→ What to work on: Where a picture shows up in the listing below, omit it and output the rest exactly.

BEGIN

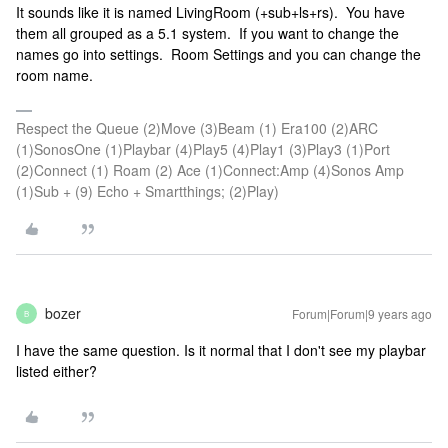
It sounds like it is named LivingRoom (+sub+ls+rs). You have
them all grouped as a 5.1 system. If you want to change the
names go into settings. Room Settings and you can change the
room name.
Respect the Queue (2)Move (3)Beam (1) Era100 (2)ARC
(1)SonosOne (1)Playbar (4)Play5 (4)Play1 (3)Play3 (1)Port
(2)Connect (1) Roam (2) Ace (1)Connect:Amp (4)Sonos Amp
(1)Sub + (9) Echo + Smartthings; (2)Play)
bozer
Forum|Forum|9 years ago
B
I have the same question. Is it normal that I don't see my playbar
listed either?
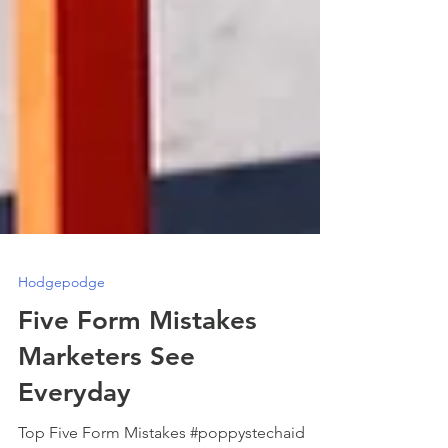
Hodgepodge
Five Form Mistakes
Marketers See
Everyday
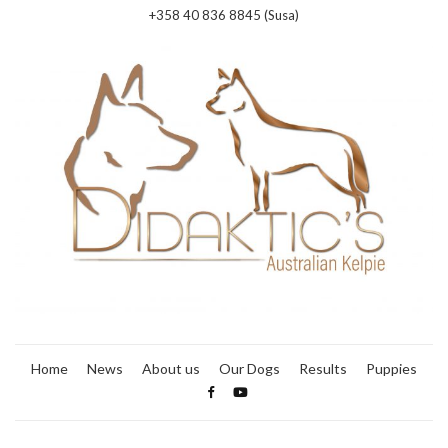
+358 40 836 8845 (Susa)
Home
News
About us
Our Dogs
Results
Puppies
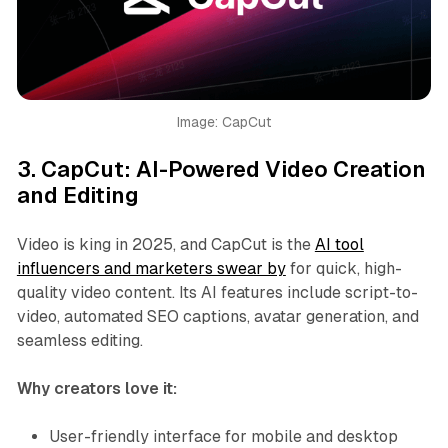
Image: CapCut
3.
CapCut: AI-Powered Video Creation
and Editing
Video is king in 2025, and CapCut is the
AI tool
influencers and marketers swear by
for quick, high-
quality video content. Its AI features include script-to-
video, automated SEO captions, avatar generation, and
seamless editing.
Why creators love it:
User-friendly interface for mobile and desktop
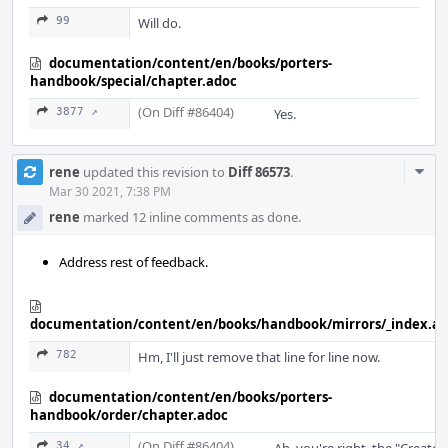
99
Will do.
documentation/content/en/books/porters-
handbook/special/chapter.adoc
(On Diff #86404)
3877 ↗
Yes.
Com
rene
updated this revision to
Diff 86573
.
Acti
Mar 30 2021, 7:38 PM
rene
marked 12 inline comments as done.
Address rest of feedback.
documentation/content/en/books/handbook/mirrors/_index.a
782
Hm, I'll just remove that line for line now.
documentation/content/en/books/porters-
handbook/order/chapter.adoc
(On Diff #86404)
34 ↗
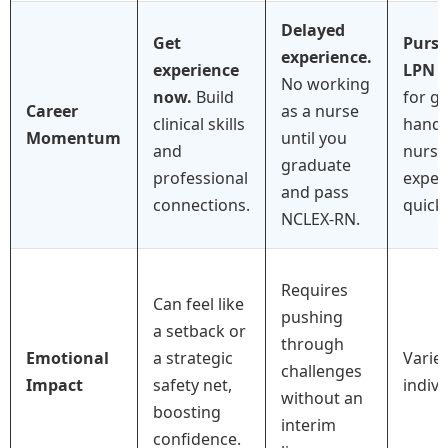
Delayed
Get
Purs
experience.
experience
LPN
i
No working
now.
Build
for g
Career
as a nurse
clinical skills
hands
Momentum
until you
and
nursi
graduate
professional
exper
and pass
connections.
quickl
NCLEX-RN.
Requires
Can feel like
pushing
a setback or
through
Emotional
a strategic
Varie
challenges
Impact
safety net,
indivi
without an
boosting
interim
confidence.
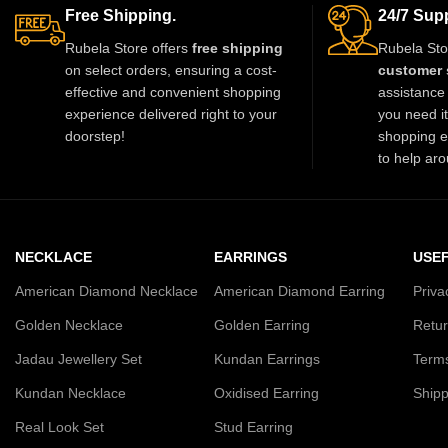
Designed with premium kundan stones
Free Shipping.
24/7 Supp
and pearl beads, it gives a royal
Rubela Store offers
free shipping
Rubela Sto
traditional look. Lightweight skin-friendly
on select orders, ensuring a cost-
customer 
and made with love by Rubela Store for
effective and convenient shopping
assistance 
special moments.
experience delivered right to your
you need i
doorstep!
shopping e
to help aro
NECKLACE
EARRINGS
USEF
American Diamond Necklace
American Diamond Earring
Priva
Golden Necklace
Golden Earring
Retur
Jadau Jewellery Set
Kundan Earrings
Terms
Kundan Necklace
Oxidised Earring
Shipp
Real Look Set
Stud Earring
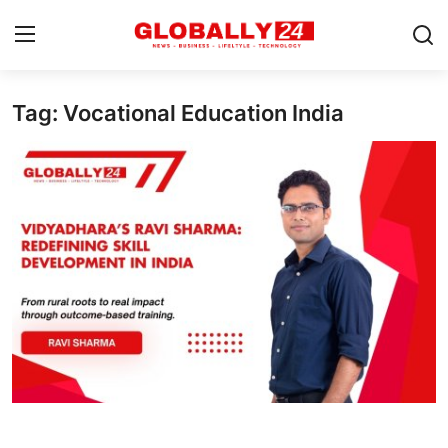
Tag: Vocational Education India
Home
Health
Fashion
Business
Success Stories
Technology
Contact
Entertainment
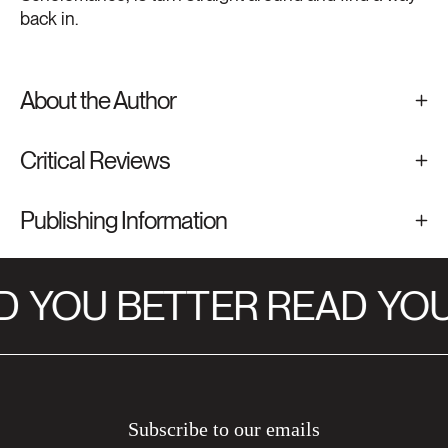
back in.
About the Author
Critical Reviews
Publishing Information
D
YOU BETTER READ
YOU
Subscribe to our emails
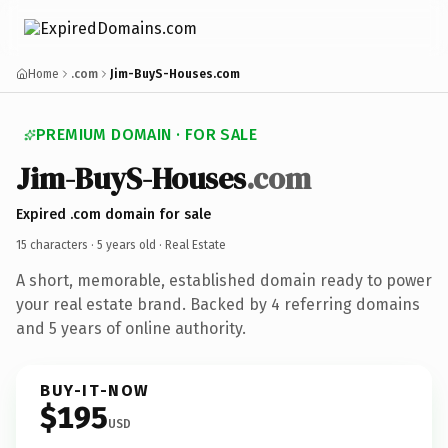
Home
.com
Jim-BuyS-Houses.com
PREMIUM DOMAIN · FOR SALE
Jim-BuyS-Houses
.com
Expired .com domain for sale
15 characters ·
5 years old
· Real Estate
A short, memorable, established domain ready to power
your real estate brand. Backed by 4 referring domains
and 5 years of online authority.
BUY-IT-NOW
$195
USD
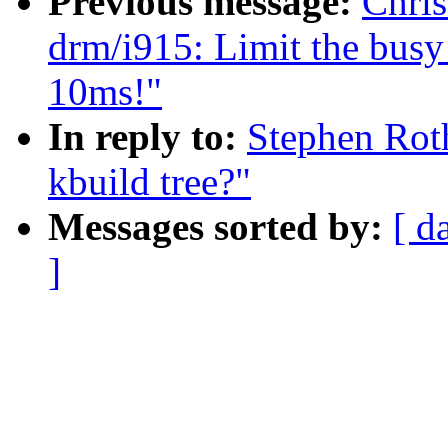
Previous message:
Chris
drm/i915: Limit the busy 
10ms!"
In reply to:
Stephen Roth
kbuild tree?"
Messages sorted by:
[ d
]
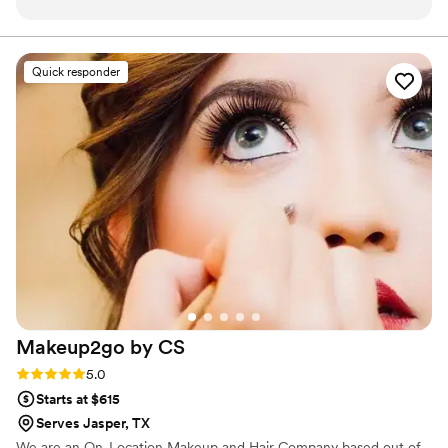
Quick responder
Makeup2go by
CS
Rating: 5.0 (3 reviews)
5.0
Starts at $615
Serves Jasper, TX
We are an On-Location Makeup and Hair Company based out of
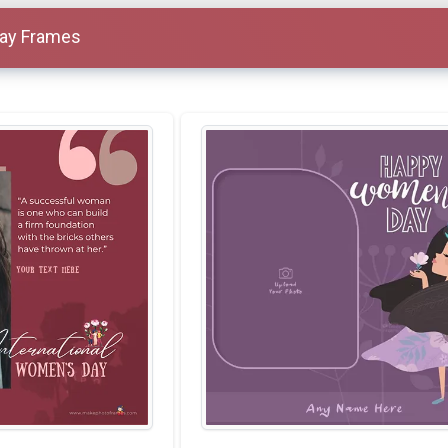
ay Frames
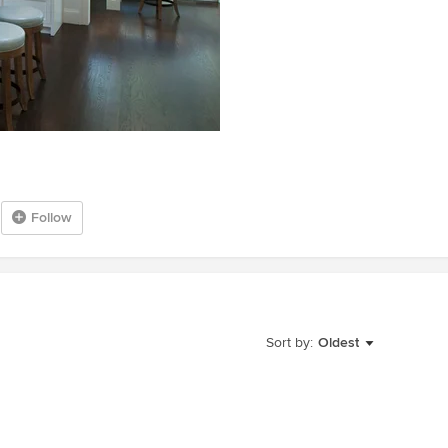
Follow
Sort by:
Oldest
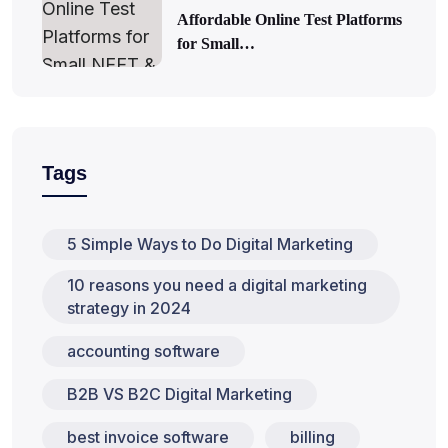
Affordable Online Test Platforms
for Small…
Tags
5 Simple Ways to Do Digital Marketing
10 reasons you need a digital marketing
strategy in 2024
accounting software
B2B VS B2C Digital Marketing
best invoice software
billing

END

→ Reply to the exercise:
It sounds like it is named LivingRoom (+sub+ls+rs). You have
them all grouped as a 5.1 system. If you want to change the
names go into settings. Room Settings and you can change the
room name.
Respect the Queue (2)Move (3)Beam (1) Era100 (2)ARC
(1)SonosOne (1)Playbar (4)Play5 (4)Play1 (3)Play3 (1)Port
(2)Connect (1) Roam (2) Ace (1)Connect:Amp (4)Sonos Amp
(1)Sub + (9) Echo + Smartthings; (2)Play)
bozer
Forum|Forum|9 years ago
B
I have the same question. Is it normal that I don't see my playbar
listed either?
Hodgepodge
Five Form Mistakes
Marketers See
Everyday
+358 40 836 8845 (Susa)
Home
News
About us
Our Dogs
Results
Puppies
Image: CapCut
3.
CapCut: AI-Powered Video Creation
and Editing
Video is king in 2025, and CapCut is the
AI tool
influencers and marketers swear by
for quick, high-
quality video content. Its AI features include script-to-
video, automated SEO captions, avatar generation, and
seamless editing.
Why creators love it:
User-friendly interface for mobile and desktop
99
Will do.
documentation/content/en/books/porters-
handbook/special/chapter.adoc
(On Diff #86404)
3877 ↗
Yes.
Com
rene
updated this revision to
Diff 86573
.
Acti
Mar 30 2021, 7:38 PM
rene
marked 12 inline comments as done.
Address rest of feedback.
documentation/content/en/books/handbook/mirrors/_index.a
782
Hm, I'll just remove that line for line now.
documentation/content/en/books/porters-
handbook/order/chapter.adoc
(On Diff #86404)
34 ↗
Delayed
Get
Purs
experience.
experience
LPN
i
No working
now.
Build
for g
Career
as a nurse
clinical skills
hands
Momentum
until you
and
nursi
graduate
professional
exper
and pass
connections.
quickl
NCLEX-RN.
Requires
Can feel like
pushing
a setback or
through
Emotional
a strategic
Varie
challenges
Impact
safety net,
indivi
without an
boosting
interim
confidence.
Designed with premium kundan stones
Free Shipping.
24/7 Supp
and pearl beads, it gives a royal
Rubela Store offers
free shipping
Rubela Sto
traditional look. Lightweight skin-friendly
on select orders, ensuring a cost-
customer 
and made with love by Rubela Store for
effective and convenient shopping
assistance 
special moments.
experience delivered right to your
you need i
doorstep!
shopping e
to help aro
NECKLACE
EARRINGS
USEF
American Diamond Necklace
American Diamond Earring
Priva
Golden Necklace
Golden Earring
Retur
Jadau Jewellery Set
Kundan Earrings
Terms
Kundan Necklace
Oxidised Earring
Shipp
Real Look Set
Stud Earring
Tag: Vocational Education India
Home
Health
Fashion
Business
Success Stories
Technology
Contact
Entertainment
back in.
About the Author
Critical Reviews
Publishing Information
D
YOU BETTER READ
YOU
Subscribe to our emails
Home
.com
Jim-BuyS-Houses.com
PREMIUM DOMAIN · FOR SALE
Jim-BuyS-Houses
.com
Expired .com domain for sale
15 characters ·
5 years old
· Real Estate
A short, memorable, established domain ready to power
your real estate brand. Backed by 4 referring domains
and 5 years of online authority.
BUY-IT-NOW
$195
USD
Previous message:
Chris
drm/i915: Limit the busy 
10ms!"
In reply to:
Stephen Roth
kbuild tree?"
Messages sorted by:
[ d
]
Quick responder
Makeup2go by
CS
Rating: 5.0 (3 reviews)
5.0
Starts at $615
Serves Jasper, TX
We are an On-Location Makeup and Hair Company based out of
ay Frames
Follow
Sort by:
Oldest
Affordable Online Test Platforms
for Small…
Tags
5 Simple Ways to Do Digital Marketing
10 reasons you need a digital marketing
strategy in 2024
accounting software
B2B VS B2C Digital Marketing
best invoice software
billing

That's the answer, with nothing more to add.